[Aim of the task] Give the number of lines in the data that contain the word "financial"; no other text is needed.
### Dataset excerpts
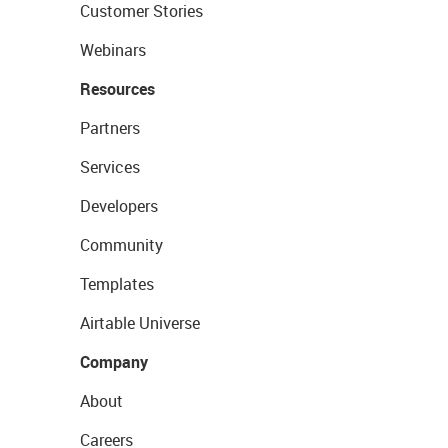
Customer Stories
Webinars
Resources
Partners
Services
Developers
Community
Templates
Airtable Universe
Company
About
Careers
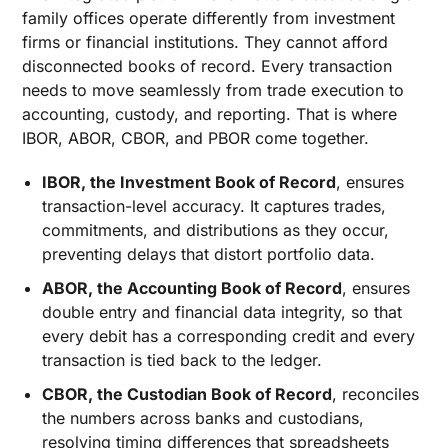
family offices operate differently from investment
firms or financial institutions. They cannot afford
disconnected books of record. Every transaction
needs to move seamlessly from trade execution to
accounting, custody, and reporting. That is where
IBOR, ABOR, CBOR, and PBOR come together.
IBOR, the Investment Book of Record
, ensures
transaction-level accuracy. It captures trades,
commitments, and distributions as they occur,
preventing delays that distort portfolio data.
ABOR, the Accounting Book of Record
, ensures
double entry and financial data integrity, so that
every debit has a corresponding credit and every
transaction is tied back to the ledger.
CBOR, the Custodian Book of Record
, reconciles
the numbers across banks and custodians,
resolving timing differences that spreadsheets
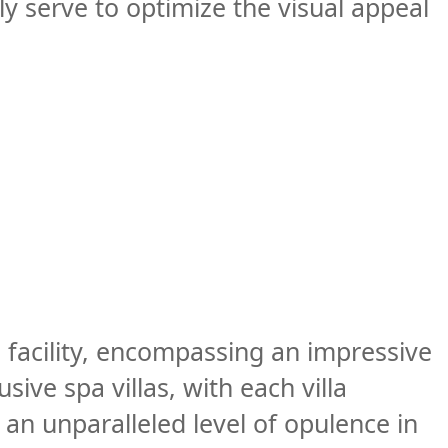
ly serve to optimize the visual appeal
 facility, encompassing an impressive
ive spa villas, with each villa
an unparalleled level of opulence in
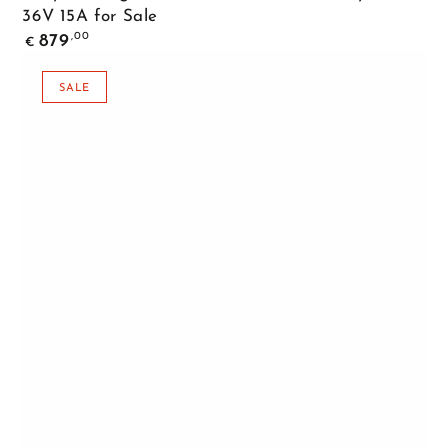
36V 15A for Sale
Regular
,00
879
€
price
SALE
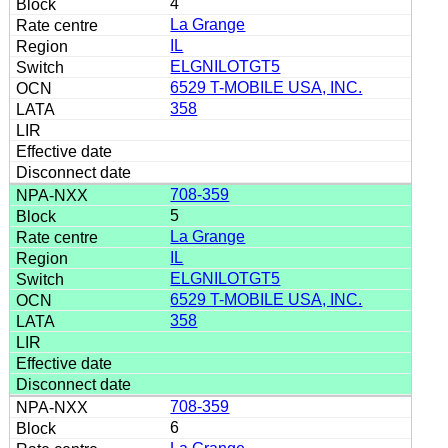
4
La Grange
IL
ELGNILOTGT5
6529 T-MOBILE USA, INC.
358
708-359
5
La Grange
IL
ELGNILOTGT5
6529 T-MOBILE USA, INC.
358
708-359
6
######
[Solution to this problem] 2